■ Task to carry out
The line containing "MICHAELA VON KÜGELGEN" marks the start, and the last line of the records below marks the end. Print that run exactly and nothing else.

■ Listed records
== == ==

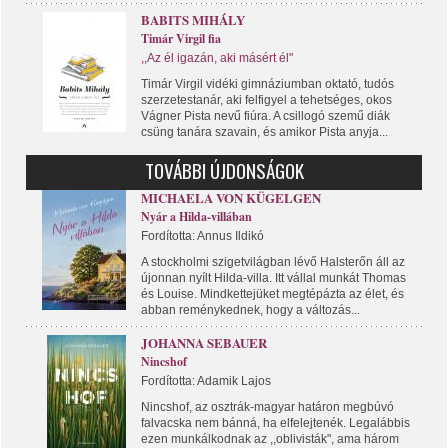
BABITS MIHÁLY
Timár Virgil fia
,,Az él igazán, aki másért él"
Timár Virgil vidéki gimnáziumban oktató, tudós
szerzetestanár, aki felfigyel a tehetséges, okos
Vágner Pista nevű fiúra. A csillogó szemű diák
csüng tanára szavain, és amikor Pista anyja...
TOVÁBBI ÚJDONSÁGOK
MICHAELA VON KÜGELGEN
Nyár a Hilda-villában
Fordította: Annus Ildikó
A stockholmi szigetvilágban lévő Halsterőn áll az
újonnan nyílt Hilda-villa. Itt vállal munkát Thomas
és Louise. Mindkettejüket megtépázta az élet, és
abban reménykednek, hogy a változás...
JOHANNA SEBAUER
Nincshof
Fordította: Adamik Lajos
Nincshof, az osztrák-magyar határon megbúvó
falvacska nem bánná, ha elfelejtenék. Legalábbis
ezen munkálkodnak az ,,oblivisták", ama három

== == ==

■ Written response
MICHAELA VON KÜGELGEN
Nyár a Hilda-villában
Fordította: Annus Ildikó
A stockholmi szigetvilágban lévő Halsterőn áll az
újonnan nyílt Hilda-villa. Itt vállal munkát Thomas
és Louise. Mindkettejüket megtépázta az élet, és
abban reménykednek, hogy a változás...
JOHANNA SEBAUER
Nincshof
Fordította: Adamik Lajos
Nincshof, az osztrák-magyar határon megbúvó
falvacska nem bánná, ha elfelejtenék. Legalábbis
ezen munkálkodnak az ,,oblivisták", ama három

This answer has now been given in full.